* Directions for this task: Without skipping a line, reproduce the entries exactly.

(Collected data entries)

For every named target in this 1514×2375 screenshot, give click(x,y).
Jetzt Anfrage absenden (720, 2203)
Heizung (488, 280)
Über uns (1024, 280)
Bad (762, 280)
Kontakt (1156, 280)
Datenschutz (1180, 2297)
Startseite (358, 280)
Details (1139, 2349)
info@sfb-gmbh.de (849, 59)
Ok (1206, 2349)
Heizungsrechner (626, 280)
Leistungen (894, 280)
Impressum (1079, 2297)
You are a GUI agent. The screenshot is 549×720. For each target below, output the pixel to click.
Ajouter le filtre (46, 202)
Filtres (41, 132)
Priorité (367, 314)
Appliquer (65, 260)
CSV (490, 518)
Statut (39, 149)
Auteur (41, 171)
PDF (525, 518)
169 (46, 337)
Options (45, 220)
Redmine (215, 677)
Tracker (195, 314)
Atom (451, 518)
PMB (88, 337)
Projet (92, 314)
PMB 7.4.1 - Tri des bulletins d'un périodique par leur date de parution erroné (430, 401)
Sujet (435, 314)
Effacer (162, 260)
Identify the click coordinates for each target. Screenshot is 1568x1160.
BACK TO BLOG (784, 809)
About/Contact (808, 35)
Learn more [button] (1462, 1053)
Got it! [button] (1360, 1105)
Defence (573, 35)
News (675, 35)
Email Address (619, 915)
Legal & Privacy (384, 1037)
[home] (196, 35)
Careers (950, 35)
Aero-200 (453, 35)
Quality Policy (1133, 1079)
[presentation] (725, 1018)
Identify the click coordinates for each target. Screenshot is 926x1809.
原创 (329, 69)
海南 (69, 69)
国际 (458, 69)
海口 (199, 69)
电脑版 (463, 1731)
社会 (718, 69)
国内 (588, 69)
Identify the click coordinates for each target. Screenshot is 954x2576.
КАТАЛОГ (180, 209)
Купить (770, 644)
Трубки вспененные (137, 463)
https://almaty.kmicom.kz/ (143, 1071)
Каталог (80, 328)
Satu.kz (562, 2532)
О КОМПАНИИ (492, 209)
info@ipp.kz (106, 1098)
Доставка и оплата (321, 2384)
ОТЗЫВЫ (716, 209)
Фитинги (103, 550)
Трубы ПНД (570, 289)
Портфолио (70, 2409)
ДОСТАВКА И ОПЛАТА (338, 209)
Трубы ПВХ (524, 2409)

* Task solution:
For every named target in this 1514×2375 screenshot, give click(x,y).
Jetzt Anfrage absenden (720, 2203)
Heizung (488, 280)
Über uns (1024, 280)
Bad (762, 280)
Kontakt (1156, 280)
Datenschutz (1180, 2297)
Startseite (358, 280)
Details (1139, 2349)
info@sfb-gmbh.de (849, 59)
Ok (1206, 2349)
Heizungsrechner (626, 280)
Leistungen (894, 280)
Impressum (1079, 2297)
You are a GUI agent. The screenshot is 549×720. For each target below, output the pixel to click.
Ajouter le filtre (46, 202)
Filtres (41, 132)
Priorité (367, 314)
Appliquer (65, 260)
CSV (490, 518)
Statut (39, 149)
Auteur (41, 171)
PDF (525, 518)
169 (46, 337)
Options (45, 220)
Redmine (215, 677)
Tracker (195, 314)
Atom (451, 518)
PMB (88, 337)
Projet (92, 314)
PMB 7.4.1 - Tri des bulletins d'un périodique par leur date de parution erroné (430, 401)
Sujet (435, 314)
Effacer (162, 260)
Identify the click coordinates for each target. Screenshot is 1568x1160.
BACK TO BLOG (784, 809)
About/Contact (808, 35)
Learn more [button] (1462, 1053)
Got it! [button] (1360, 1105)
Defence (573, 35)
News (675, 35)
Email Address (619, 915)
Legal & Privacy (384, 1037)
[home] (196, 35)
Careers (950, 35)
Aero-200 (453, 35)
Quality Policy (1133, 1079)
[presentation] (725, 1018)
Identify the click coordinates for each target. Screenshot is 926x1809.
原创 (329, 69)
海南 (69, 69)
国际 (458, 69)
海口 (199, 69)
电脑版 (463, 1731)
社会 (718, 69)
国内 (588, 69)
Identify the click coordinates for each target. Screenshot is 954x2576.
КАТАЛОГ (180, 209)
Купить (770, 644)
Трубки вспененные (137, 463)
https://almaty.kmicom.kz/ (143, 1071)
Каталог (80, 328)
Satu.kz (562, 2532)
О КОМПАНИИ (492, 209)
info@ipp.kz (106, 1098)
Доставка и оплата (321, 2384)
ОТЗЫВЫ (716, 209)
Фитинги (103, 550)
Трубы ПНД (570, 289)
Портфолио (70, 2409)
ДОСТАВКА И ОПЛАТА (338, 209)
Трубы ПВХ (524, 2409)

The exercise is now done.